Florence’s most popular site is its Duomo (cathedral), the Cattedrale di Santa Maria del Fiore. Construction on the Duomo began in 1296, but it wasn’t consecrated until 1436. Its exterior, made of green, pink, and white marble, has several elaborate doors and interesting statues.

Walk across The Ponte Vecchio (old bridge), built in 1345, was Florence’s first bridge across the Arno River and is the only surviving bridge from Florence’s medieval days (others were destroyed in World War II). The always-crowded Ponte Vecchio is still lined with shops selling gold and silver jewellery. From the bridge, you’ll have a great view of the Arno River and beyond.


The capital of northern Italy’s Veneto region, built on more than 100 small islands in a lagoon in the Adriatic Sea. It has no roads, just canals, including the Grand Canal thoroughfare.

Saint Mark’s Square: Piazza San Marco is the main square of Venice surrounded by chic sidewalk cafés and fancy shops. While it’s a great place to take in the scenery and people, you will definitely pay top euro to sit at an outdoor table. In the evening, you can listen to live music, too. Walking in the piazza and taking photos is, of course, free.

Doge’s Palace: Palazzo Ducale, also on St. Mark’s Square, is the most impressive building in Venice and well worth a tour. It was the political and judicial hub of Venetian government until the fall of the Venetian Republic in 1797. The palace was connected to its prisons by the famous Bridge of Sighs.

Rialto Bridge (Ponte di Rialto): This is the main bridge crossing the Grand Canal in the heart of Venice and it’s more than 400 years old. Nearby is the Rialto Market, an interesting and lively food market with lots of little shops.

Venice’s Islands: Visit one or more of the 118 islands on a day trip. Two of the most popular are Murano, famous for its exceptionally beautiful handmade glass products, and Burano, famous for its lace and colourful houses.


As gritty and chaotic as it is beautiful and vibrant, Naples, or Napoli in Italian, is a city of many contradictions. Located in Southern Italy, or the Mezzogiorno (land of the midday sun), its bustling seaport sits on the edge of the Bay of Naples, in the shadow of Mount Vesuvius, the volcano that destroyed nearby Pompeii.

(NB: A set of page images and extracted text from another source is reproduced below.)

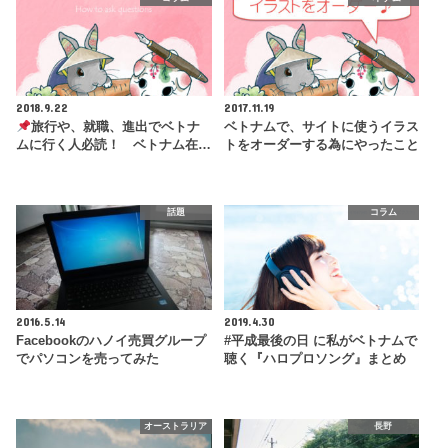
2018.9.22
2017.11.19
旅行や、就職、進出でベトナ
ベトナムで、サイトに使うイラス
ムに行く人必読！ ベトナム在…
トをオーダーする為にやったこと
話題
コラム
2016.5.14
2019.4.30
Facebookのハノイ売買グループ
#平成最後の日 に私がベトナムで
でパソコンを売ってみた
聴く『ハロプロソング』まとめ
オーストラリア
長野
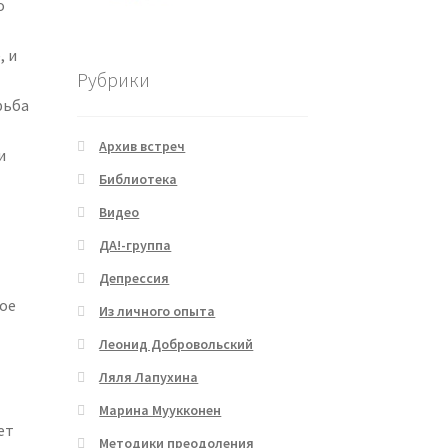
о
, и
Рубрики
рьба
Архив встреч
и
Библиотека
Видео
ДА!-группа
Депрессия
рое
Из личного опыта
Леонид Добровольский
Ляля Лапухина
м
Марина Муукконен
ет
Методики преодоления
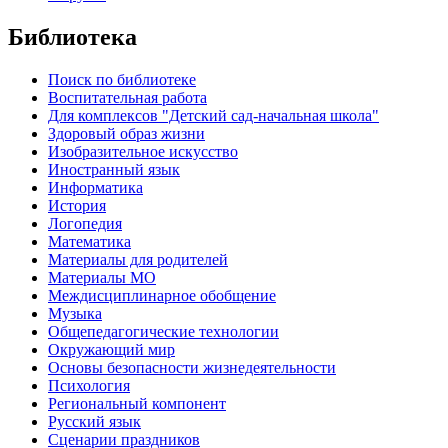
Библиотека
Поиск по библиотеке
Воспитательная работа
Для комплексов "Детский сад-начальная школа"
Здоровый образ жизни
Изобразительное искусство
Иностранный язык
Информатика
История
Логопедия
Математика
Материалы для родителей
Материалы МО
Междисциплинарное обобщение
Музыка
Общепедагогические технологии
Окружающий мир
Основы безопасности жизнедеятельности
Психология
Региональный компонент
Русский язык
Сценарии праздников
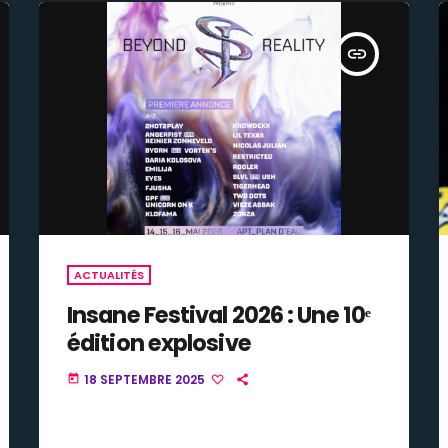
insert_link
ACTUALITÉS
Insane Festival 2026 : Une 10ᵉ
édition explosive
18 SEPTEMBRE 2025
today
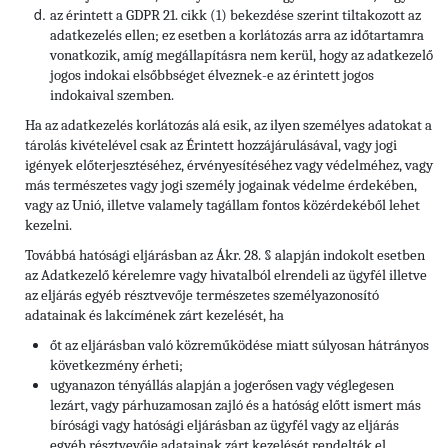
az érintett a GDPR 21. cikk (1) bekezdése szerint tiltakozott az
adatkezelés ellen; ez esetben a korlátozás arra az időtartamra
vonatkozik, amíg megállapításra nem kerül, hogy az adatkezelő
jogos indokai elsőbbséget élveznek-e az érintett jogos
indokaival szemben.
Ha az adatkezelés korlátozás alá esik, az ilyen személyes adatokat a
tárolás kivételével csak az Érintett hozzájárulásával, vagy jogi
igények előterjesztéséhez, érvényesítéséhez vagy védelméhez, vagy
más természetes vagy jogi személy jogainak védelme érdekében,
vagy az Unió, illetve valamely tagállam fontos közérdekéből lehet
kezelni.
Továbbá hatósági eljárásban az Ákr. 28. § alapján indokolt esetben
az Adatkezelő kérelemre vagy hivatalból elrendeli az ügyfél illetve
az eljárás egyéb résztvevője természetes személyazonosító
adatainak és lakcímének zárt kezelését, ha
őt az eljárásban való közreműködése miatt súlyosan hátrányos
következmény érheti;
ugyanazon tényállás alapján a jogerősen vagy véglegesen
lezárt, vagy párhuzamosan zajló és a hatóság előtt ismert más
bírósági vagy hatósági eljárásban az ügyfél vagy az eljárás
egyéb résztvevője adatainak zárt kezelését rendelték el.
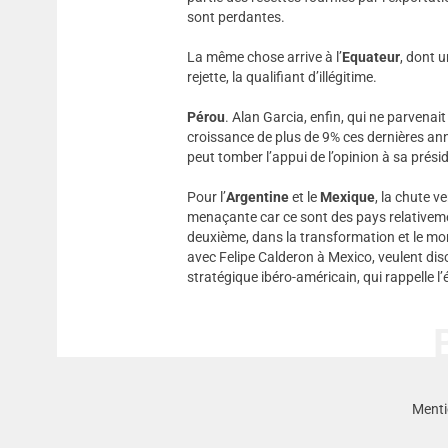
sont perdantes.
La même chose arrive à l’
Equateur
, dont u
rejette, la qualifiant d’illégitime.
Pérou
. Alan Garcia, enfin, qui ne parvenai
croissance de plus de 9% ces dernières ann
peut tomber l’appui de l’opinion à sa prési
Pour l’
Argentine
et le
Mexique
, la chute 
menaçante car ce sont des pays relativemen
deuxième, dans la transformation et le mon
avec Felipe Calderon à Mexico, veulent disc
stratégique ibéro-américain, qui rappelle l
Menti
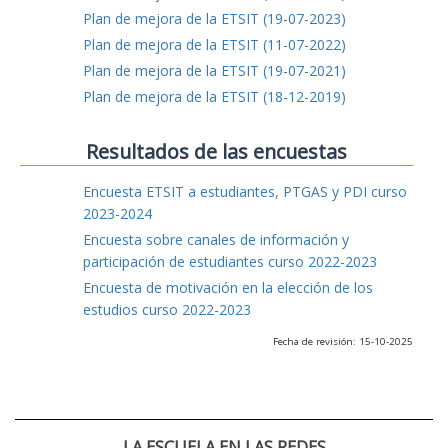
Plan de mejora de la ETSIT (19-07-2023)
Plan de mejora de la ETSIT (11-07-2022)
Plan de mejora de la ETSIT (19-07-2021)
Plan de mejora de la ETSIT (18-12-2019)
Resultados de las encuestas
Encuesta ETSIT a estudiantes, PTGAS y PDI curso
2023-2024
Encuesta sobre canales de información y
participación de estudiantes curso 2022-2023
Encuesta de motivación en la elección de los
estudios curso 2022-2023
Fecha de revisión: 15-10-2025
LA ESCUELA EN LAS REDES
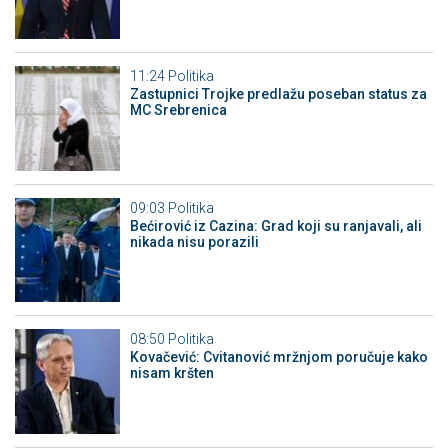
11:24
Politika
Zastupnici Trojke predlažu poseban status za
MC Srebrenica
09:03
Politika
Bećirović iz Cazina: Grad koji su ranjavali, ali
nikada nisu porazili
08:50
Politika
Kovačević: Cvitanović mržnjom poručuje kako
nisam kršten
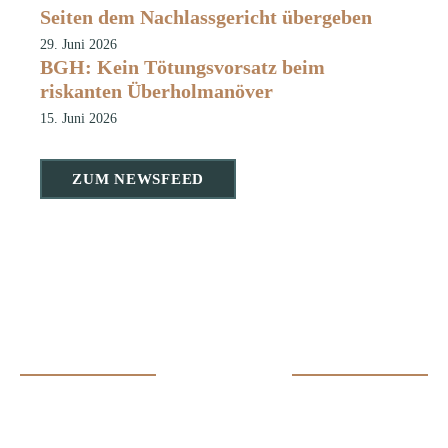
Seiten dem Nachlassgericht übergeben
29. Juni 2026
BGH: Kein Tötungsvorsatz beim
riskanten Überholmanöver
15. Juni 2026
ZUM NEWSFEED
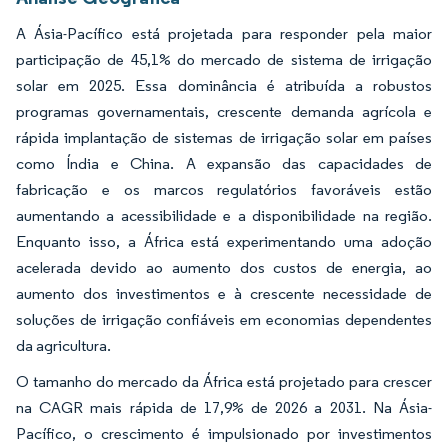
A Ásia-Pacífico está projetada para responder pela maior
participação de 45,1% do mercado de sistema de irrigação
solar em 2025. Essa dominância é atribuída a robustos
programas governamentais, crescente demanda agrícola e
rápida implantação de sistemas de irrigação solar em países
como Índia e China. A expansão das capacidades de
fabricação e os marcos regulatórios favoráveis estão
aumentando a acessibilidade e a disponibilidade na região.
Enquanto isso, a África está experimentando uma adoção
acelerada devido ao aumento dos custos de energia, ao
aumento dos investimentos e à crescente necessidade de
soluções de irrigação confiáveis em economias dependentes
da agricultura.
O tamanho do mercado da África está projetado para crescer
na CAGR mais rápida de 17,9% de 2026 a 2031. Na Ásia-
Pacífico, o crescimento é impulsionado por investimentos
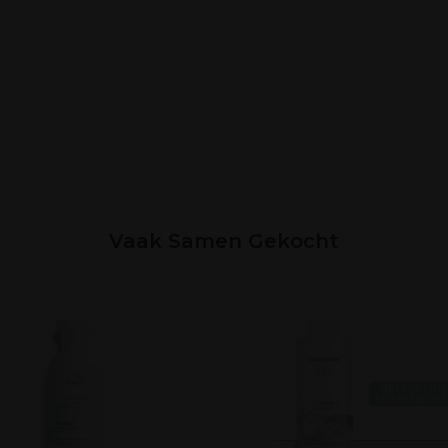
Vaak Samen Gekocht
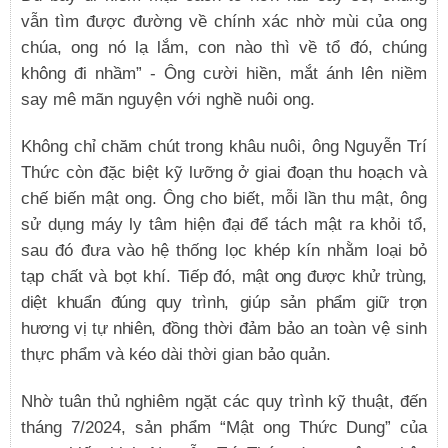
vẫn tìm được đường về chính xác nhờ mùi của ong
chúa, ong nó lạ lắm, con nào thì về tổ đó, chúng
không đi nhầm” - Ông cười hiền, mắt ánh lên niềm
say mê mãn nguyện với nghề nuôi ong.
Không chỉ chăm chút trong khâu nuôi, ông Nguyễn Trí
Thức còn đặc biệt kỹ lưỡng ở giai đoạn thu hoạch và
chế biến mật ong. Ông cho biết, mỗi lần thu mật, ông
sử dụng máy ly tâm hiện đại để tách mật ra khỏi tổ,
sau đó đưa vào hệ thống lọc khép kín nhằm loại bỏ
tạp chất và bọt khí.
Tiếp đó, mật ong được khử trùng,
diệt khuẩn đúng quy trình, giúp sản phẩm giữ trọn
hương vị tự nhiên,
đồng thời đảm bảo an toàn vệ sinh
thực phẩm và kéo dài thời gian bảo quản.
Nhờ tuân thủ nghiêm ngặt các quy trình kỹ thuật, đến
tháng 7/2024, sản phẩm “Mật ong Thức Dung” của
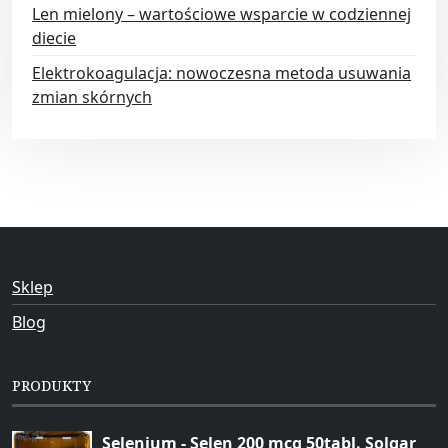
Len mielony – wartościowe wsparcie w codziennej
diecie
Elektrokoagulacja: nowoczesna metoda usuwania
zmian skórnych
Sklep
Blog
PRODUKTY
Selenium - Selen 200 mcg 50tabl. Solgar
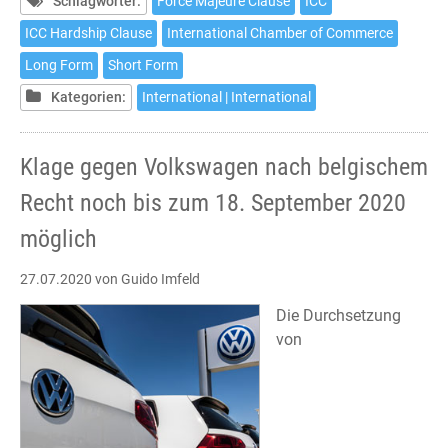
Majeure
Schlagwörter:
Force Majeure Clause
ICC
Clause
ICC Hardship Clause
International Chamber of Commerce
Long Form
Short Form
Kategorien:
International | International
Klage gegen Volkswagen nach belgischem
Recht noch bis zum 18. September 2020
möglich
27.07.2020
von Guido Imfeld
Die Durchsetzung
von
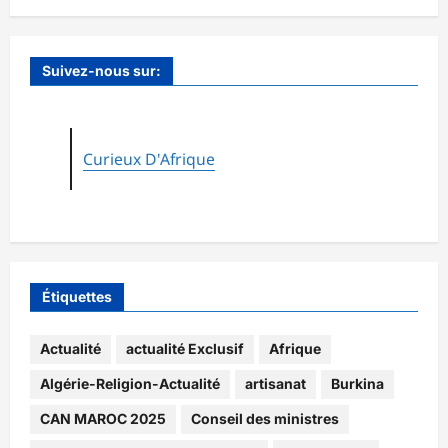
Suivez-nous sur:
Curieux D'Afrique
Étiquettes
Actualité
actualité Exclusif
Afrique
Algérie-Religion-Actualité
artisanat
Burkina
CAN MAROC 2025
Conseil des ministres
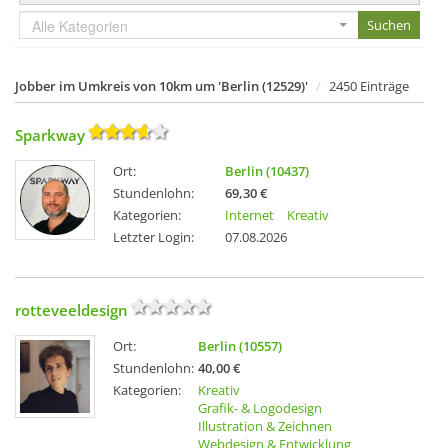
Alle Kategorien
Jobber im Umkreis von 10km um 'Berlin (12529)'
2450 Einträge
Sparkway
Ort:
Berlin (10437)
Stundenlohn:
69,30 €
Kategorien:
Internet
Kreativ
Letzter Login:
07.08.2026
rotteveeldesign
Ort:
Berlin (10557)
Stundenlohn:
40,00 €
Kategorien:
Kreativ
Grafik- & Logodesign
Illustration & Zeichnen
Webdesign & Entwicklung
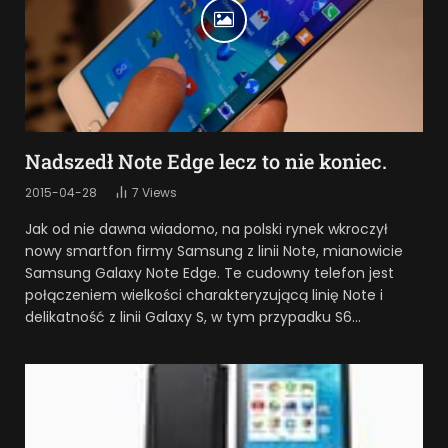
Nadszedł Note Edge lecz to nie koniec.
2015-04-28
7
Views
Jak od nie dawna wiadomo, na polski rynek wkroczył
nowy smartfon firmy Samsung z linii Note, mianowicie
Samsung Galaxy Note Edge. Te cudowny telefon jest
połączeniem wielkości charakteryzującą linię Note i
delikatność z linii Galaxy S, w tym przypadku S6…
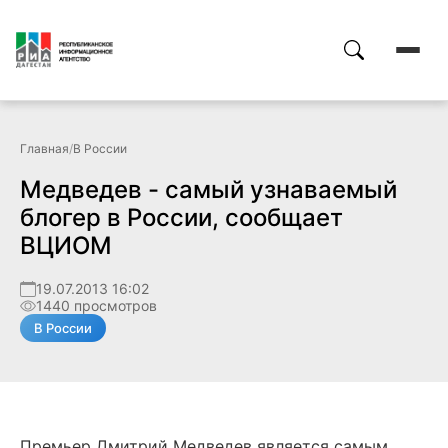
Главная
/
В России
Медведев - самый узнаваемый
блогер в России, сообщает
ВЦИОМ
19.07.2013 16:02
1440 просмотров
В России
Премьер Дмитрий Медведев является самым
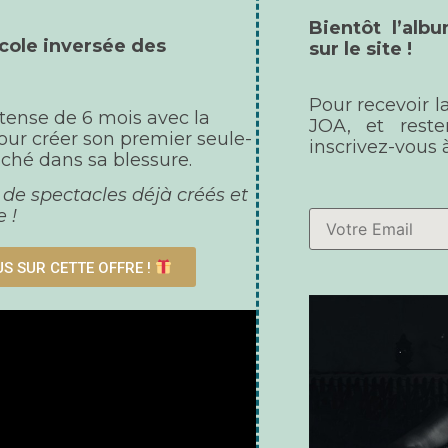
Bientôt l’al
cole inversée
des
sur le site !
Pour recevoir l
tense de 6 mois avec la
JOA, et reste
our créer son premier seule-
inscrivez-vous à
aché dans sa blessure.
de spectacles déjà créés et
 !
US SUR CETTE OFFRE !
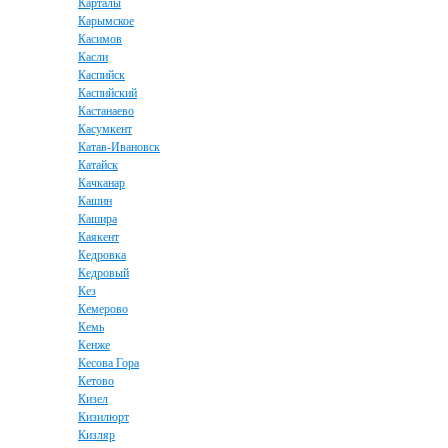
Карталы
Карымское
Касимов
Касли
Каспийск
Каспийский
Кастанаево
Касумкент
Катав-Ивановск
Катайск
Качканар
Кашин
Кашира
Каякент
Кедровка
Кедровый
Кез
Кемерово
Кемь
Кенже
Кесова Гора
Кетово
Кизел
Кизилюрт
Кизляр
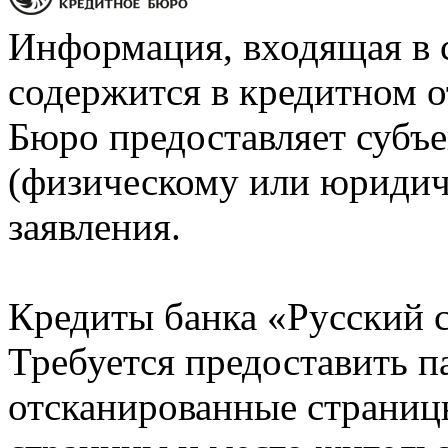
Информация, входящая в 
содержится в кредитном о
Бюро предоставляет субъе
(физическому или юридич
заявления.
Кредиты банка «Русский с
Требуется предоставить 
отсканированные страницы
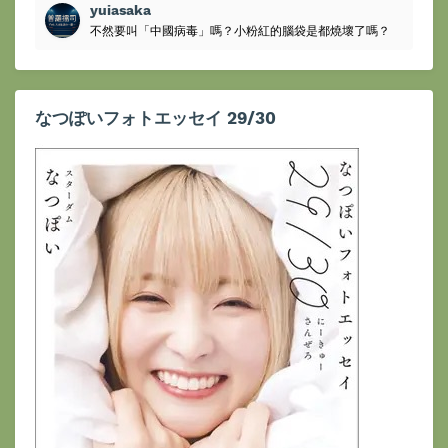
yuiasaka
不然要叫「中國病毒」嗎？小粉紅的腦袋是都燒壞了嗎？
なつぽいフォトエッセイ 29/30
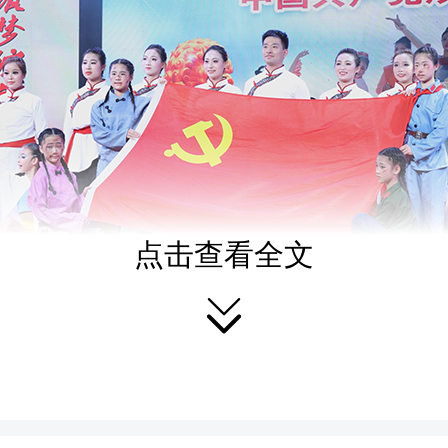
点击查看全文

动在《再唱山歌给党听》
随着熟悉的旋律，身着艳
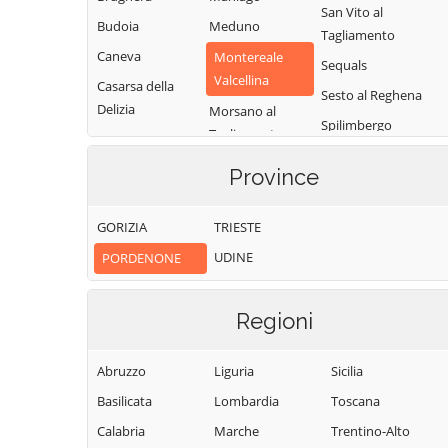
San Vito al
Budoia
Meduno
Tagliamento
Caneva
Montereale
Sequals
Valcellina
Casarsa della
Sesto al Reghena
Delizia
Morsano al
Spilimbergo
Tagliamento
Castelnovo del
Tramonti di
Friuli
Pasiano di
Province
Sopra
Pordenone
Cavasso Nuovo
Tramonti di
Pinzano al
Chions
GORIZIA
TRIESTE
Sotto
Tagliamento
Cimolais
UDINE
PORDENONE
Travesio
Polcenigo
Claut
Vajont
Porcia
Clauzetto
Regioni
Valvasone
Pordenone
Cordenons
Arzene
Prata di
Abruzzo
Liguria
Sicilia
Cordovado
Vito d'Asio
Pordenone
Basilicata
Lombardia
Toscana
Vivaro
Pravisdomini
Calabria
Marche
Trentino-Alto
Zoppola
Roveredo in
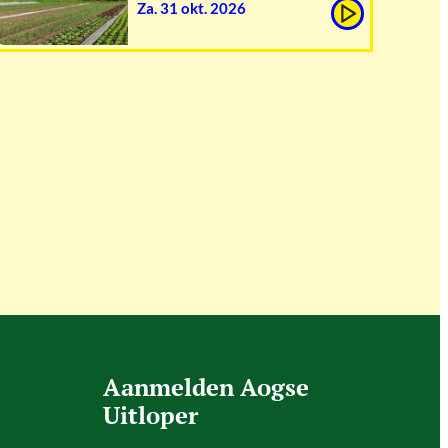
za. 31 okt. 2026
Aanmelden Aogse
Uitloper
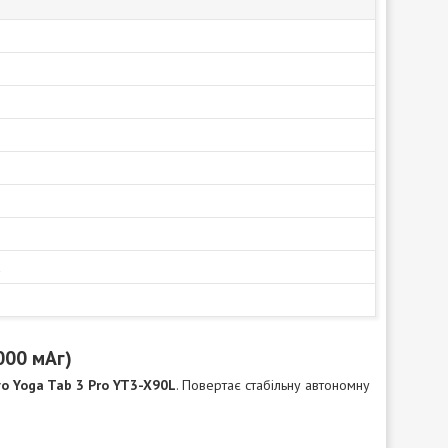
а
000 мАг)
o Yoga Tab 3 Pro YT3-X90L
. Повертає стабільну автономну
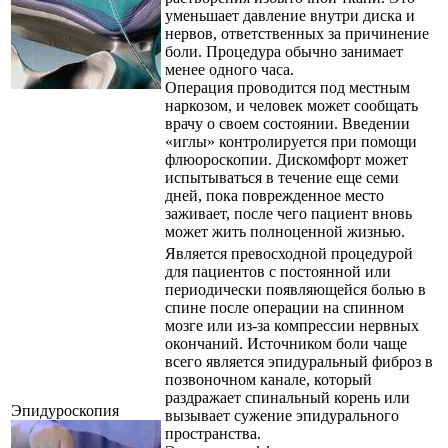
уменьшает давление внутри диска и
нервов, ответственных за причинение
боли. Процедура обычно занимает
менее одного часа.
Операция проводится под местным
наркозом, и человек может сообщать
врачу о своем состоянии. Введении
«иглы» контролируется при помощи
флюороскопии. Дискомфорт может
испытываться в течение еще семи
дней, пока поврежденное место
заживает, после чего пациент вновь
может жить полноценной жизнью.
Является превосходной процедурой
для пациентов с постоянной или
периодически появляющейся болью в
спине после операции на спинном
мозге или из-за компрессии нервных
окончаний. Источником боли чаще
всего является эпидуральный фиброз в
позвоночном канале, который
раздражает спинальный корень или
Эпидуроскопия
вызывает сужение эпидурального
пространства.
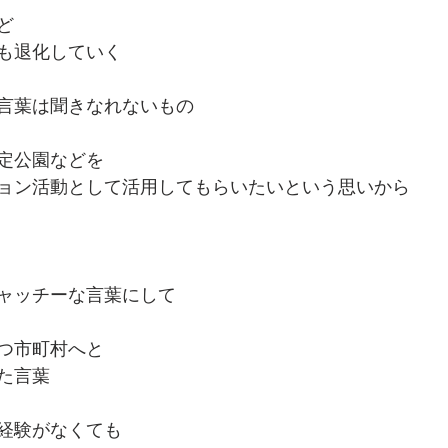
ど
も退化していく
言葉は聞きなれないもの
定公園などを
ョン活動として活用してもらいたいという思いから
ャッチーな言葉にして
つ市町村へと
た言葉
経験がなくても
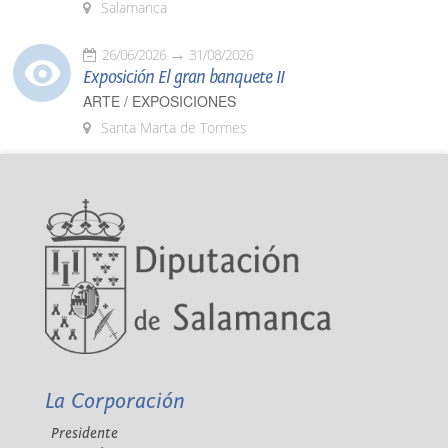
Salamanca
26/06/2026
31/08/2026
Exposición El gran banquete II
ARTE / EXPOSICIONES
Santa Marta de Tormes
La Corporación
Presidente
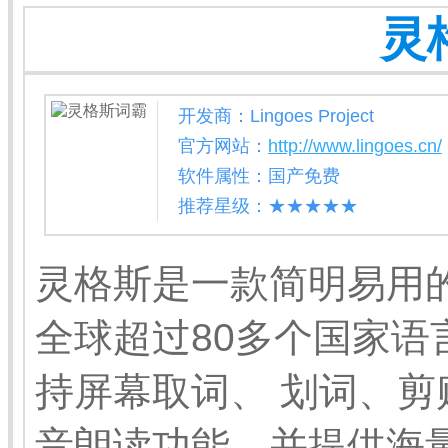
灵
开发商：Lingoes Project
官方网站：
http://www.lingoes.cn/
软件属性：国产免费
推荐星级：★★★★★
灵格斯是一款简明易用
全球超过80多个国家
持屏幕取词、 划词、
音朗读功能，并提供海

It was built on a spur formed by a prehistoric lava flow to the north of the mouth of the Sarnus (modern Sarno) River. Pompeii was destroyed, together with Herculaneum, Stabiae, Torre Annunziata, and other communities, by the violent eruption of Mount Vesuvius in 79 CE. The circumstances of their destruction preserved their remains as a unique document of Greco-Roman life. Pompeii, Herculaneum, and Torre Annunziata were collectively designated a UNESCO World Heritage site in 1997.


Sorrento is the official starting point of the Amalfi Coast and the easiest town to reach. This accessibility is both a blessing and a curse because it places Sorrento firmly on the Amalfi Coast itinerary of most day trippers – meaning its population swells to the bursting point during the summer high season.